Content starts

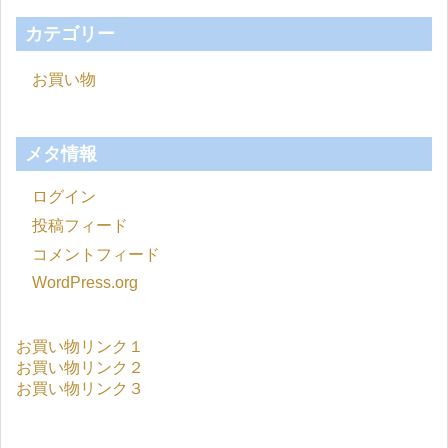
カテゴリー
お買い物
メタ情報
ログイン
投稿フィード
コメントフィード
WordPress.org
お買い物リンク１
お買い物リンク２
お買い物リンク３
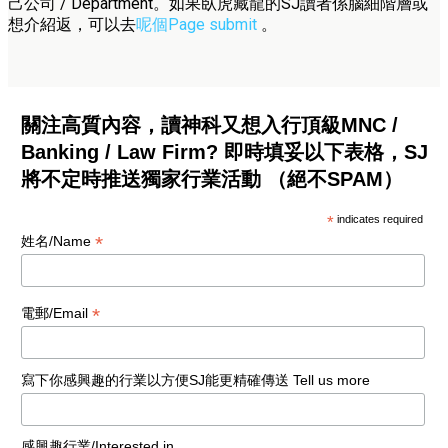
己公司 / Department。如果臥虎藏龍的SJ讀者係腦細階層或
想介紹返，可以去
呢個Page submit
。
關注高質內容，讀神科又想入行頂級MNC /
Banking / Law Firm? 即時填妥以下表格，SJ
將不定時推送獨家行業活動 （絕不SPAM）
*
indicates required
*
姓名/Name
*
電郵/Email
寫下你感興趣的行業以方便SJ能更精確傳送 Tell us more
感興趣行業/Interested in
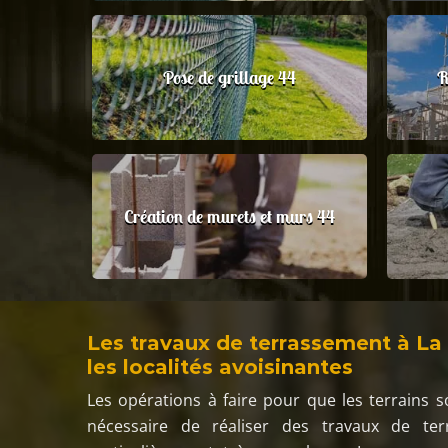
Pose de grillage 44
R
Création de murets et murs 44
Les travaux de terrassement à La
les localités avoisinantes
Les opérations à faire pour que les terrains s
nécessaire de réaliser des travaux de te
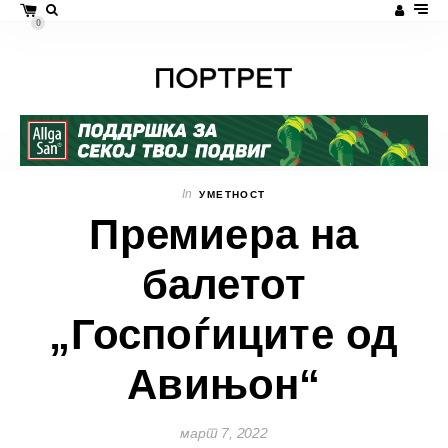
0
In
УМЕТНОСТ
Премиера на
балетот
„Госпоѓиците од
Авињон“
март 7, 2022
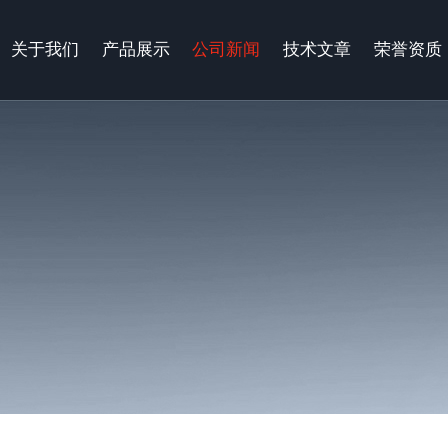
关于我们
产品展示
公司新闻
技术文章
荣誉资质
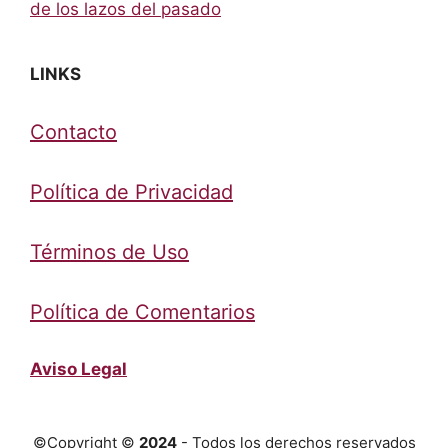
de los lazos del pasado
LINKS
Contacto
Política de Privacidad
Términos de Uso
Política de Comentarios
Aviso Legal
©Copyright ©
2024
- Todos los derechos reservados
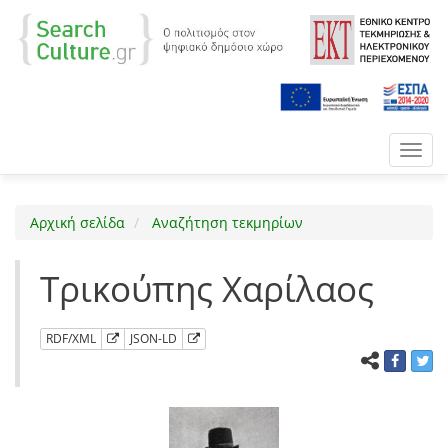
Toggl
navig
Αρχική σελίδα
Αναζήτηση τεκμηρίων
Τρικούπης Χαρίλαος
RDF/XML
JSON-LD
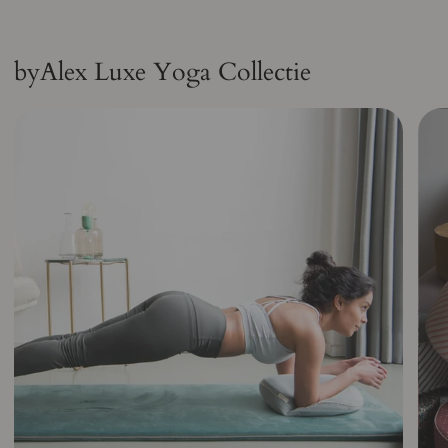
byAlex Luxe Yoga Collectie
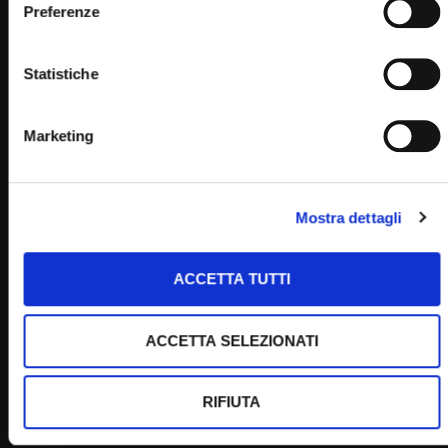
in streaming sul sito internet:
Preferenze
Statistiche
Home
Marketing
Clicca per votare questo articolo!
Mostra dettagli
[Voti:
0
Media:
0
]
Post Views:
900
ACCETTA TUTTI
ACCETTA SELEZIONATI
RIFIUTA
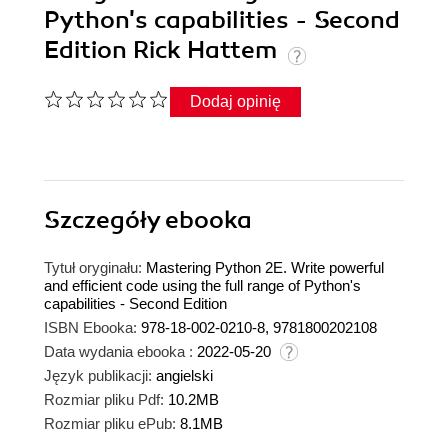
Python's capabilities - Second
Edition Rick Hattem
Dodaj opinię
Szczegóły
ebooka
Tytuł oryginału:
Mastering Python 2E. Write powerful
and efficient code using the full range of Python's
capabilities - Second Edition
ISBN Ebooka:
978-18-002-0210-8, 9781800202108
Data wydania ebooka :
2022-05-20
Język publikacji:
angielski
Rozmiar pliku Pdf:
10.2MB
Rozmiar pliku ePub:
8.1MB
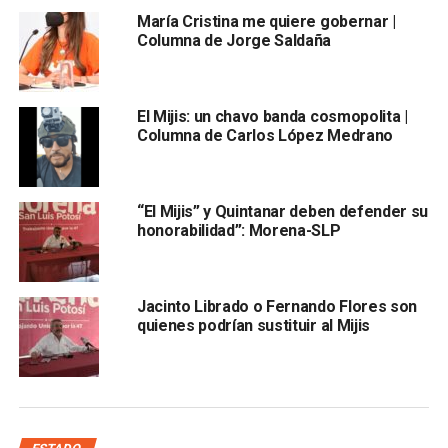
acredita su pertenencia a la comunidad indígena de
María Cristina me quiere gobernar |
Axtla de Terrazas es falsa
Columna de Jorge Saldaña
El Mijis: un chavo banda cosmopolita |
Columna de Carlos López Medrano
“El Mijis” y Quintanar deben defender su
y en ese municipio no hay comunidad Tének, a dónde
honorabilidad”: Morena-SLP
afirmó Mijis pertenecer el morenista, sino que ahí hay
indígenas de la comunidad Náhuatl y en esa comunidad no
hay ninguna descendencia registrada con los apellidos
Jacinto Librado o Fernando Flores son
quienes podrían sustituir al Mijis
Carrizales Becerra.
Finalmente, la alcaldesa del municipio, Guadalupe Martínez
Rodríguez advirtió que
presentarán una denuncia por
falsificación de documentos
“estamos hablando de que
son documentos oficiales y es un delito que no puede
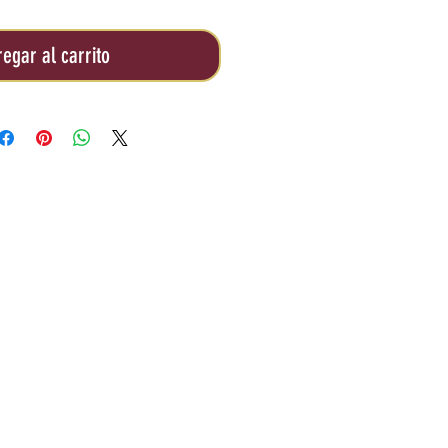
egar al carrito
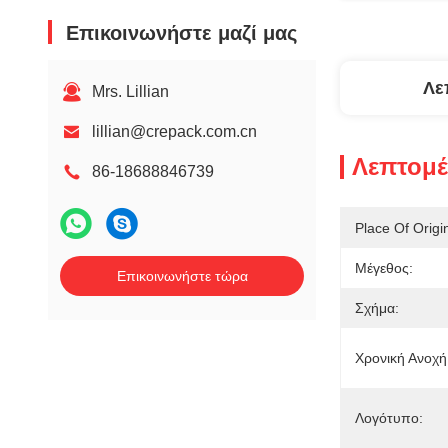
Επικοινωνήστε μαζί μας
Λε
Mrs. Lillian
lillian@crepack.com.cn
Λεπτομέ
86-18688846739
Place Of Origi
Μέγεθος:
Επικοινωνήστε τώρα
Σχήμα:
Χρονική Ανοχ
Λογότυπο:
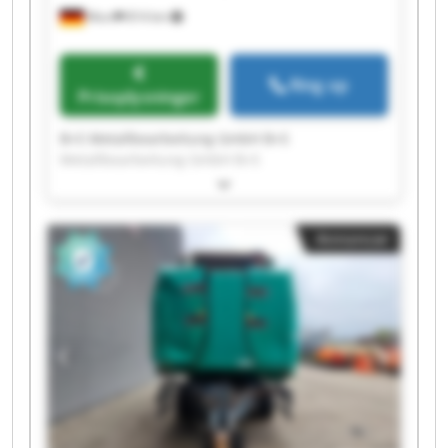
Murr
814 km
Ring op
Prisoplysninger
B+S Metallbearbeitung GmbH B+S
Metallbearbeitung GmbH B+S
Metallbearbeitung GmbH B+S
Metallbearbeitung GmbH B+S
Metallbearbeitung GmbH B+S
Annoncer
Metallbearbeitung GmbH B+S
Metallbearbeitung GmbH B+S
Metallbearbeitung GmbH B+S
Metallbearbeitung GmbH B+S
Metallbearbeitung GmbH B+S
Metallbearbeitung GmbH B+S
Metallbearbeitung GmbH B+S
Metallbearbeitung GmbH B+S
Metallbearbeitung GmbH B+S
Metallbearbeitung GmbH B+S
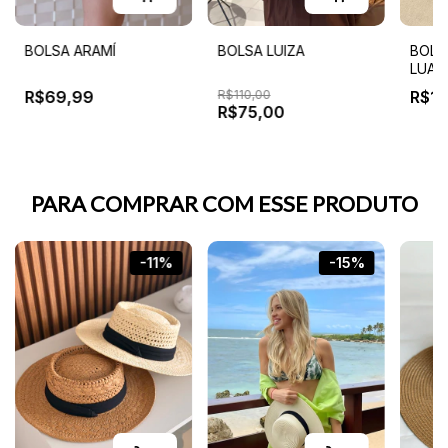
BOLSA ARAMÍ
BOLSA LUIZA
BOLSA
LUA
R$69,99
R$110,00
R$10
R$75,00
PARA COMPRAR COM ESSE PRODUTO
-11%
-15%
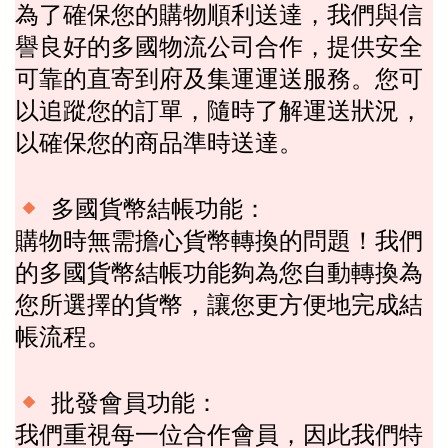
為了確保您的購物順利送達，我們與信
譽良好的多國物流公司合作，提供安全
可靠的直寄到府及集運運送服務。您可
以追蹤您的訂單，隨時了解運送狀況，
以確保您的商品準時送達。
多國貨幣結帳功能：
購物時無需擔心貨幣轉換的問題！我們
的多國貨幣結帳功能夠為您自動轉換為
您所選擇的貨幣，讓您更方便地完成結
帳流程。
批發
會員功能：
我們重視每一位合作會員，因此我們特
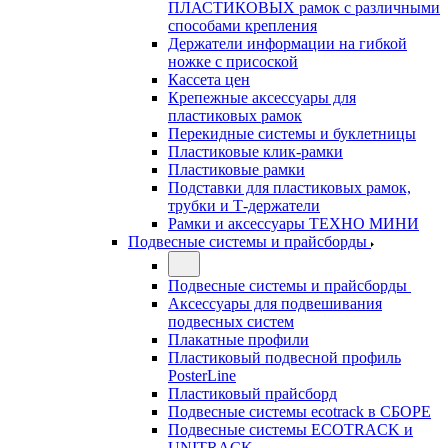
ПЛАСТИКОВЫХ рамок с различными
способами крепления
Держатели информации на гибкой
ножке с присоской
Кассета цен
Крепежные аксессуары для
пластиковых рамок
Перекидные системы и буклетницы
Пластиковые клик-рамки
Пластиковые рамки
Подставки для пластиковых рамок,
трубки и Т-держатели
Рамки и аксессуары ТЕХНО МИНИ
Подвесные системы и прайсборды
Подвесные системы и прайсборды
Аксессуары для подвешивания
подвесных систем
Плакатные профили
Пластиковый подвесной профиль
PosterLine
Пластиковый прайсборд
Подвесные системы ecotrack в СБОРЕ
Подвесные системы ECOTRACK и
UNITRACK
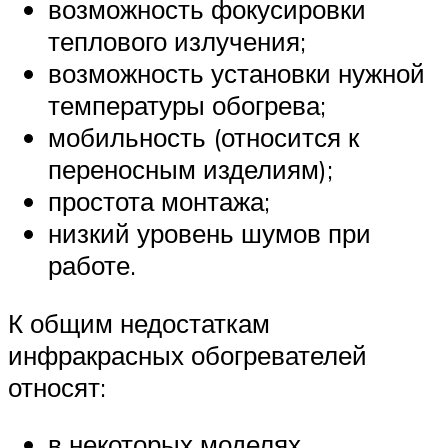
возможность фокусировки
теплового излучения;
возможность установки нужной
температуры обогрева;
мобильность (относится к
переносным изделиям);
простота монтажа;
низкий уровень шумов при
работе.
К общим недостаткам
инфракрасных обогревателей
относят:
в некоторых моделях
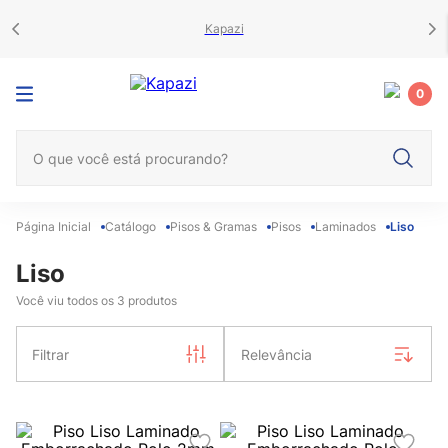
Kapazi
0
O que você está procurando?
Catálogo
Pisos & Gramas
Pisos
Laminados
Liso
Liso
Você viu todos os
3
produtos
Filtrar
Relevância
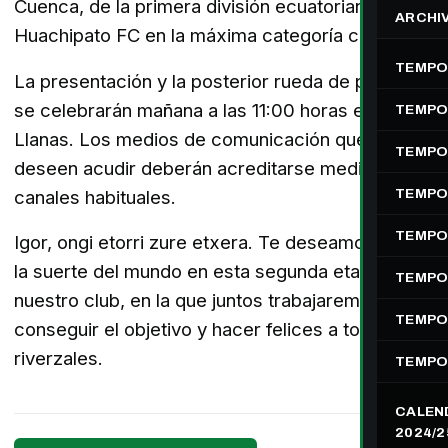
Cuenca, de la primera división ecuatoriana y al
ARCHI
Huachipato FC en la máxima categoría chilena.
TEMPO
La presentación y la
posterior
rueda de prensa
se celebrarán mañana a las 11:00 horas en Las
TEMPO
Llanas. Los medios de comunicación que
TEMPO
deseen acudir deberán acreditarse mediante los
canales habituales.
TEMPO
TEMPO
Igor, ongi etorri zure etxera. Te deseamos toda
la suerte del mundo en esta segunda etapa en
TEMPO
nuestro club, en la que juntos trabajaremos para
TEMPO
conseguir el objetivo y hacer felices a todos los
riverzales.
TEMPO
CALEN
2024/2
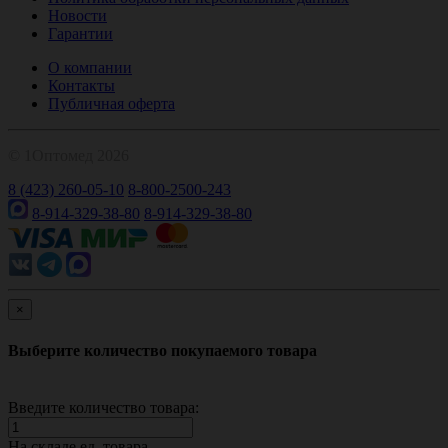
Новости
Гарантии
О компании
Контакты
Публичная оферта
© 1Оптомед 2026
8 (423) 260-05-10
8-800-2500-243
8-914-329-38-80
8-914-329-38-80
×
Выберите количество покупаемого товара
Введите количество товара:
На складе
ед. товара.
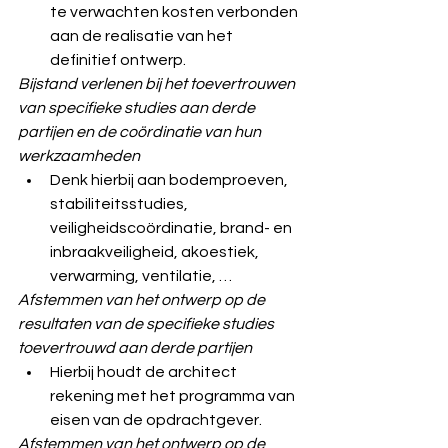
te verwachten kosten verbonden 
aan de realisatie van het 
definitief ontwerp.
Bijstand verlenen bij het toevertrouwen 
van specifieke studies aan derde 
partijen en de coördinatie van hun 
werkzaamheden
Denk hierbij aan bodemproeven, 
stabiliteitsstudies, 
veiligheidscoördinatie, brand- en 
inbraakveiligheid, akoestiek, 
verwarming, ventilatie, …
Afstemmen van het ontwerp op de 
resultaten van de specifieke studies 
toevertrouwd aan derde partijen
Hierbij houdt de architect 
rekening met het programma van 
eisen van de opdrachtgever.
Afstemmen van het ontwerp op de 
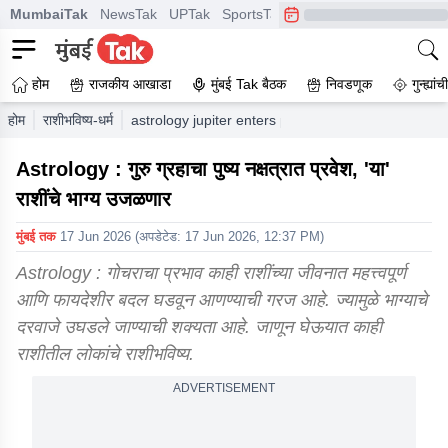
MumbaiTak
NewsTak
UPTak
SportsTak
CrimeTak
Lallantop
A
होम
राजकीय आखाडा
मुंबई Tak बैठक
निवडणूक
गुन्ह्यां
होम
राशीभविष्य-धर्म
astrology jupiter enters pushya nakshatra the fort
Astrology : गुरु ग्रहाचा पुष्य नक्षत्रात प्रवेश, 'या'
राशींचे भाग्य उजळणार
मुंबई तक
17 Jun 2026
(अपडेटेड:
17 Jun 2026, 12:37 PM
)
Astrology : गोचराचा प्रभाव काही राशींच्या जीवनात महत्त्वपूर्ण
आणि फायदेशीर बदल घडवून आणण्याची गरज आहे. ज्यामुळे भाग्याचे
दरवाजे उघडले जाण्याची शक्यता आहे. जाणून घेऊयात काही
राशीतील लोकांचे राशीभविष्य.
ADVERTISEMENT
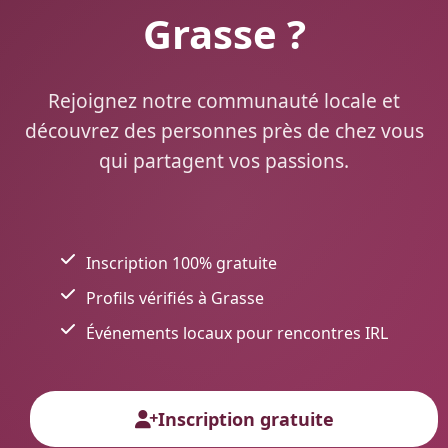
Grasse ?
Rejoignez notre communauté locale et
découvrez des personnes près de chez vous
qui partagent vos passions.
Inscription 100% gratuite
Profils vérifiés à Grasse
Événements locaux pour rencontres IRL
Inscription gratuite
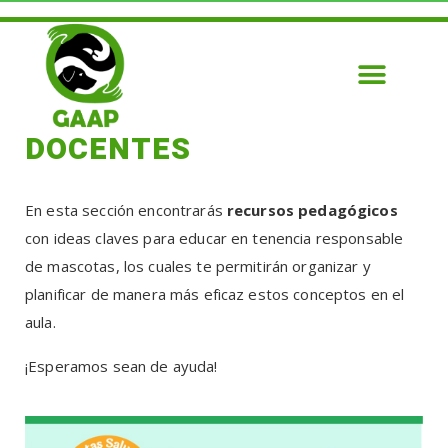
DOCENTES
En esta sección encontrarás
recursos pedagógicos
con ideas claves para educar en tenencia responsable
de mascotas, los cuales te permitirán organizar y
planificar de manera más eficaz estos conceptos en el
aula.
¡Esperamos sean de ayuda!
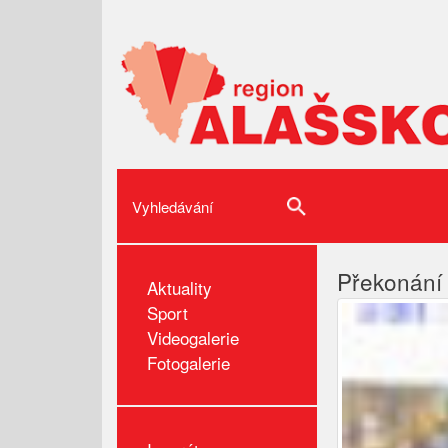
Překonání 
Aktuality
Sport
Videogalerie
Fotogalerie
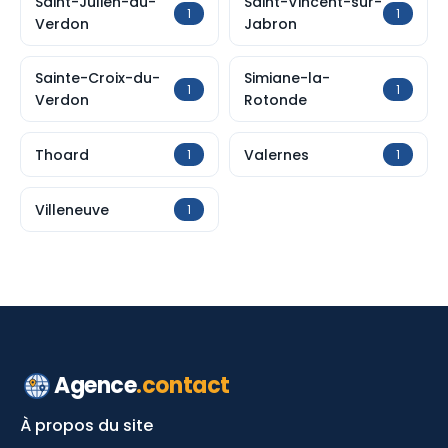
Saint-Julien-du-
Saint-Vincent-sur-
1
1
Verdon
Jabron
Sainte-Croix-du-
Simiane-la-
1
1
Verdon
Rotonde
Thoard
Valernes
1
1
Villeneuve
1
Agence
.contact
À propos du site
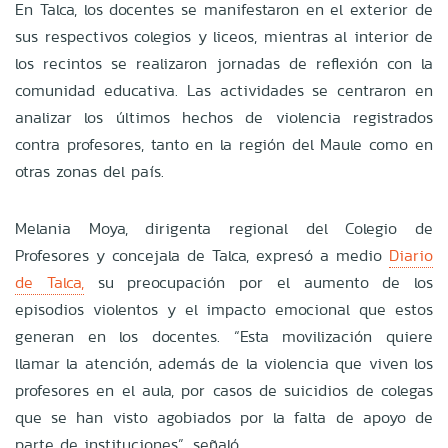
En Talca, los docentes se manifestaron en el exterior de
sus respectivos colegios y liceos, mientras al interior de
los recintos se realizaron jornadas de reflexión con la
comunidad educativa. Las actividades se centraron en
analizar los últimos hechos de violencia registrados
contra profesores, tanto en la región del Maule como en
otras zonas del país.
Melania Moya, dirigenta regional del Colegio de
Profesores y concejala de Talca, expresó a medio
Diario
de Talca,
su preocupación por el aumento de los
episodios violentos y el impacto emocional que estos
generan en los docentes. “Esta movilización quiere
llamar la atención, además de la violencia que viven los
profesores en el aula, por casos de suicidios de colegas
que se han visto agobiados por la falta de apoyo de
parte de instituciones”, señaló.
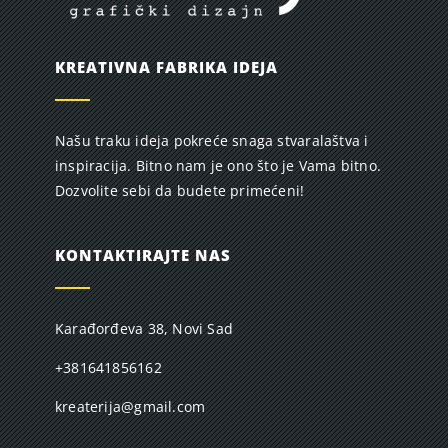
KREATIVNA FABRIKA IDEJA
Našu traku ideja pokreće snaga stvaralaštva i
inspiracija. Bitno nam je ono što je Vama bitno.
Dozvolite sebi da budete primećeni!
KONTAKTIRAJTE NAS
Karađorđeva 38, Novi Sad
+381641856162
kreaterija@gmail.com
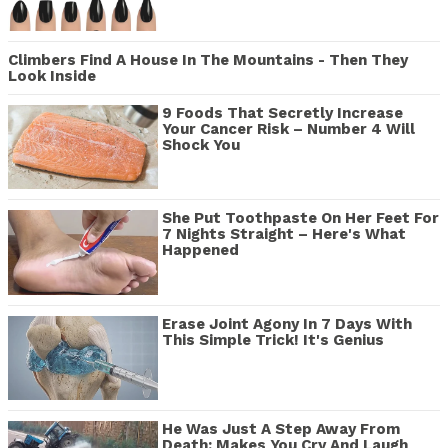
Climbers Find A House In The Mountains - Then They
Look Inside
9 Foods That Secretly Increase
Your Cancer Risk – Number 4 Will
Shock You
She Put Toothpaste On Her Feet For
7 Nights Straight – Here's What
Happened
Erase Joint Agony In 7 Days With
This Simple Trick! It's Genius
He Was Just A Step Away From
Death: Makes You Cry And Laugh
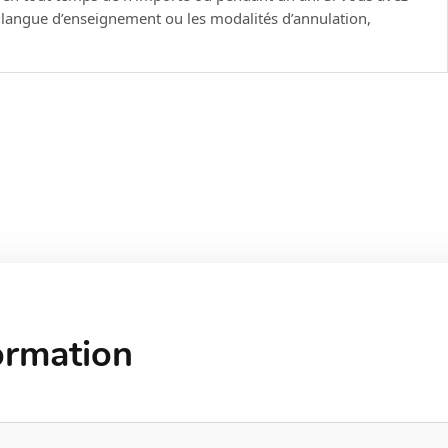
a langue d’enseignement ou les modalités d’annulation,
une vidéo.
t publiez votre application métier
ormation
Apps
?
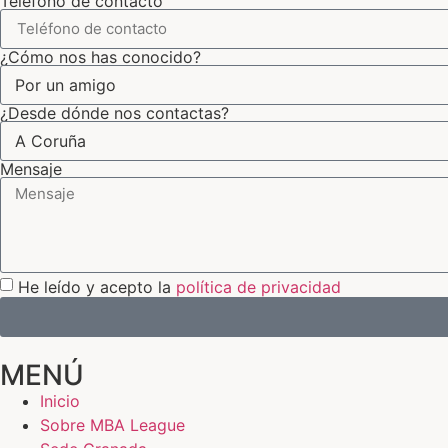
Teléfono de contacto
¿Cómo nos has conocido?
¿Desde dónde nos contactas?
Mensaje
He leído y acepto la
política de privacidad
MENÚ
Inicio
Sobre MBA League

Content ends

- What this task involves
Starting at the first line of the data, set down each line exactly until you have copied the line with "Les travaux de terrassement à La", but leave the pictures out.

- Problem solution
カテゴリー
お買い物
メタ情報
ログイン
投稿フィード
コメントフィード
WordPress.org
お買い物リンク１
お買い物リンク２
お買い物リンク３
己公司 / Department。如果臥虎藏龍的SJ讀者係腦細階層或
想介紹返，可以去
呢個Page submit
。
關注高質內容，讀神科又想入行頂級MNC /
Banking / Law Firm? 即時填妥以下表格，SJ
將不定時推送獨家行業活動 （絕不SPAM）
*
indicates required
*
姓名/Name
*
電郵/Email
寫下你感興趣的行業以方便SJ能更精確傳送 Tell us more
感興趣行業/Interested in
Pose de grillage 44
R
Création de murets et murs 44
Les travaux de terrassement à La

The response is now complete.